The triplets within a fragment are defined as follows: they do not intersect, but the combination of all the triplets completely covers the entire sequence in the gene. In other words, the reading frame in the construction of the dictionary is shifted by three nucleotides instead of one. In this case, the dictionary specifies the mapping of the genome into a 64-dimensional metric space. Two genes are considered to be close if the corresponding points in the 64-dimensional space are close in the sense of the Euclidean metric.

Thus, each gene is assigned a point in the 64-dimensional space of triplets. The following parameters are associated with each point: the name of the gene, the name of the species to which the gene belongs, the gene strand type (forward or reverse), the GC - content of the gene. The data view is built in the space of the first three principal components, calculated for the 64-dimensional space of triplets based on the obtained set of points in the VidaExpert program (http://bioinfoout.curie.fr/projects/vidaexpert/). The projections of the space on the plane of the first and second as well as second and third principal components are considered. (1) 3. Results and discussion

45 genomes of cyanobacteria from the EMBL bank have been examined, and the genes of the photosynthetic system have been annotated. The genes belonging to the forward and reverse strand have been found to form two clusters similar in the number of points belonging to them. That is, the number of the genes in the forward and reverse strand is approximately equal. Moreover, the points belonging to the same strand can be well approximated by an embedded plane. In addition, the planes corresponding to the points of each strand are perpendicular (Figure 1).

At the same time, the genes of the same type do not form dense clusters, but they are extended along with the clusters of the forward and reverse strands (Figure 2).

On the contrary, the genes belonging to cyanobacteria of the same species form clusters within the strands. Figure 3 shows the genes related to Gloeobacter kilaueensis (ID in the EMBL-bank CP003587) and Gloeobacter violaceus (BA000045), are denoted by crimson, Synechocystis (AP012205, AP012276, AP012277, AP012278, BA000022, CP003265) are marked in purple, Nostoc (CP003552, BA000019, CP003548, CP001037) are indicated in turquoise, Prochlorococcus marinus (CP000551, CP00552, CP000553) are indicated in light green. The distribution of the values of the gene GC -content has also been analyzed in the space of the first three principal components. It has been found that the values of the gene GC -content are located in the ascending order from the bottom (points indicated in green) upwards (points indicated in red) (Figure 4). The average value points are marked in yellow. There is a gradient distribution in the space of the frequencies of triplets for the values of the gene GC -content in the cyanobacteria photosystem. This type of distribution is common in complete genomes. In particular, it is found in the genomes of chloroplasts [ 9 ], in the genomes of mitochondria of higher plants, algae, mosses, lichens, fungi [ 6 ], and in GC -rich bacteria.

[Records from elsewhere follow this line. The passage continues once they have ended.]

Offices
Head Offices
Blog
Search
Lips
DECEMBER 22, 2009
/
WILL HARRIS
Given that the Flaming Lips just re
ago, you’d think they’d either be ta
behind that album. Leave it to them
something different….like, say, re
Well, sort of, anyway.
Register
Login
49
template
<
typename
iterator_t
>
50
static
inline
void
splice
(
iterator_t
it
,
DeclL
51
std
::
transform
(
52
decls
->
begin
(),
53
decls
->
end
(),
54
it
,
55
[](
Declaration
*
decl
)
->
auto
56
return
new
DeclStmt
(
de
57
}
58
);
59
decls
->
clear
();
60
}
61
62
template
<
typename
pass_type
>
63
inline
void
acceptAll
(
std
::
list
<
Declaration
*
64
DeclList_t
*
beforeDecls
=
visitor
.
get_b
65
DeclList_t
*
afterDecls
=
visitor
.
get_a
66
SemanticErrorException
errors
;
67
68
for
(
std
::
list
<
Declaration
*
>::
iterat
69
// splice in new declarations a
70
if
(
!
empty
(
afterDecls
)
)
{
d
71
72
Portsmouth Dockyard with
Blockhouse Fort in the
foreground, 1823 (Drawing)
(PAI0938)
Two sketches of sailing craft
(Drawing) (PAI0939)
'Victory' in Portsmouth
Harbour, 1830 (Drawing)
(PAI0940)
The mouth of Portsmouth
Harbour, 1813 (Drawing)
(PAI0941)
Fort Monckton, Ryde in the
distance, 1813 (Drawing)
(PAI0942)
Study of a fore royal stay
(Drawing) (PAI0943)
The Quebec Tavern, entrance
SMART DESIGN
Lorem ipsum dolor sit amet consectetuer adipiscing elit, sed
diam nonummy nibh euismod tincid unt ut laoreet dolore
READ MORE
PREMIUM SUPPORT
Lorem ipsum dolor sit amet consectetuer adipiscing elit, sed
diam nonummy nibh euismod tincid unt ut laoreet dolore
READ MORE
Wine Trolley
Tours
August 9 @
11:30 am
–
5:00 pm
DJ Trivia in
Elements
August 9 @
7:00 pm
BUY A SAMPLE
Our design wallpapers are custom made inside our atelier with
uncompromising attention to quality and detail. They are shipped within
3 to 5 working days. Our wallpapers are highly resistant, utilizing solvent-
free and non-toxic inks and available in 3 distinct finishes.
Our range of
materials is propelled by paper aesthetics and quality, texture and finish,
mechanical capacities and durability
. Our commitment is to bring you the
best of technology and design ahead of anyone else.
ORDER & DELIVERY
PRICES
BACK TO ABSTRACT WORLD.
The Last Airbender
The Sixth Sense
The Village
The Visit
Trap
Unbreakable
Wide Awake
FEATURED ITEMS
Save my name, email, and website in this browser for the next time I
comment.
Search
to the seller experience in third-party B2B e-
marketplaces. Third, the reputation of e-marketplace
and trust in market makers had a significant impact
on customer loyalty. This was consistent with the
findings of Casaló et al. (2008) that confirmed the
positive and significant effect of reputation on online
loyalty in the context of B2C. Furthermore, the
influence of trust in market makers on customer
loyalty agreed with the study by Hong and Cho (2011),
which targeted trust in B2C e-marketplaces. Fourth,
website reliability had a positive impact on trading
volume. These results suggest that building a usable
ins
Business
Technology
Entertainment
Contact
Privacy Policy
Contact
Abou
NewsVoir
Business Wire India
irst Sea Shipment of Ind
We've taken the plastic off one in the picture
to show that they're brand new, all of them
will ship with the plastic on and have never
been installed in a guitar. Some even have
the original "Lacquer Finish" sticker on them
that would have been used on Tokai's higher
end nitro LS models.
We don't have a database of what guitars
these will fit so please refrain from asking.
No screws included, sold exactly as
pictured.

The spatial structure of the genes in the photosynthetic systems of cyanobacteria in the space of triplet frequencies is similar to the structures previously studied for the complete genomes of chloroplasts, mitochondria, and bacteria in terms of the spatial distribution of the values of the gene GC -content. However, the difference from the spatial structure of the complete genomes is that a pronounced clustering of the genes of the forward and reverse strands is observed for the genes of the cyanobacteria photosystem. In addition, the points have been found to be grouped in the frequency space of triplets according to the types of organisms corresponding to them rather than according to the type of genes.